The meritocratic corpocracy absorbs rival power bases. Once it seemed that economic growth would create an independent middle class, but now it is clear that the affluent parts of society have been assimilated into the state/enterprise establishment. Once there were students lobbying for democracy, but now they are content with economic freedom and opportunity.

The corpocracy doesn’t stand still. Its members are quick to admit China’s weaknesses and quick to embrace modernizing reforms (so long as the reforms never challenge the political order).

Most of all, you believe, educated paternalism has delivered the goods. China is booming. Hundreds of millions rise out of poverty. There are malls in Shanghai richer than any American counterpart. Office towers shoot up, and the Audis clog the roads.

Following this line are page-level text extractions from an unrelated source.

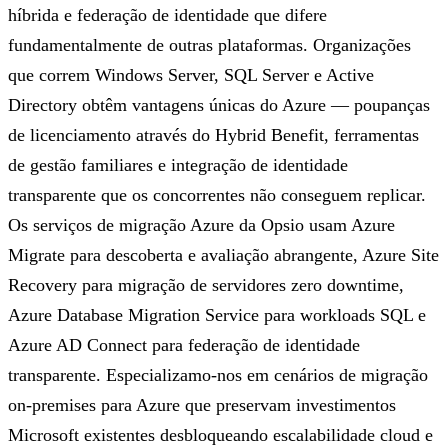
híbrida e federação de identidade que difere
fundamentalmente de outras plataformas. Organizações
que correm Windows Server, SQL Server e Active
Directory obtêm vantagens únicas do Azure — poupanças
de licenciamento através do Hybrid Benefit, ferramentas
de gestão familiares e integração de identidade
transparente que os concorrentes não conseguem replicar.
Os serviços de migração Azure da Opsio usam Azure
Migrate para descoberta e avaliação abrangente, Azure Site
Recovery para migração de servidores zero downtime,
Azure Database Migration Service para workloads SQL e
Azure AD Connect para federação de identidade
transparente. Especializamo-nos em cenários de migração
on-premises para Azure que preservam investimentos
Microsoft existentes desbloqueando escalabilidade cloud e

You feel pride in what the corpocracy has achieved and now expect it to lead China’s next stage of modernization — the transition from a manufacturing economy to a service economy. But in the back of your mind you wonder: Perhaps it’s simply impossible for a top-down memorization-based elite to organize a flexible, innovative information economy, no matter how brilliant its members are.

That’s a thought you don’t like to dwell on in the middle of the night.

2 comments:

Anonymous said...

I don't know how widespread is the misconception that the Chinese written language requires more memorization to master than, say, English. It's certainly fairly easy to learn reading Chinese, as the average kid who is taught it can manage it by the age of 4. This is because reading Chinese requires visual pattern matching, an almost innate skill, whereas reading English requires a mixture of pattern matching and spelling, which is a developed skill.

Now, writing Chinese is a bit harder, because the neural circuits involved are quite different. Essentially, reproduction requires more effort than recognition. This goes for songs, drawings, oddly spelled English words, and Chinese characters.

I think English requires a lot of memorization.

The other point of Brooks is that there is a web-like establishment protecting the rich and the powerful -- this is universal in all stable societies. The key is to, while maximally protecting the elite, also make those at the bottom feel they still have a chance to rise up over one to two generations. It's a social outlet to prevent resentments from fueling revolution and destroying the establishment.

In the US, elections and the so-called American dream act as the pressure valve. In China, it's the examine system and the free-for-all "marketism". No one know whether the Chinese system can achieve nearly the same level of internal stability of the US system. I think they are either grossly under-estimating people's innate need for open dissent and open contest, or they are trying to buy some time thru rapid growth before they ultimately phase in more changes.

Steve Hsu said...

Joe,

I would say from my own personal experience that learning written Chinese requires more memorization than learning phonetic systems. Perhaps I was going at it the wrong way, but I think most native Chinese speakers/readers would agree with me.

I first learned the bo-po-mo-fo phonetic system (not pinyin, which is more common now) in Chinese school as a kid. When we started with the characters I had long arguments with the teacher and my parents about why this was necessary, given the alphabet we had just mastered :-)

There is definitely more emphasis on rote memorization in Chinese education than in the West. To what extent this is due to or related to the written language itself is open to debate.

Personally I think the Koreans did the right thing.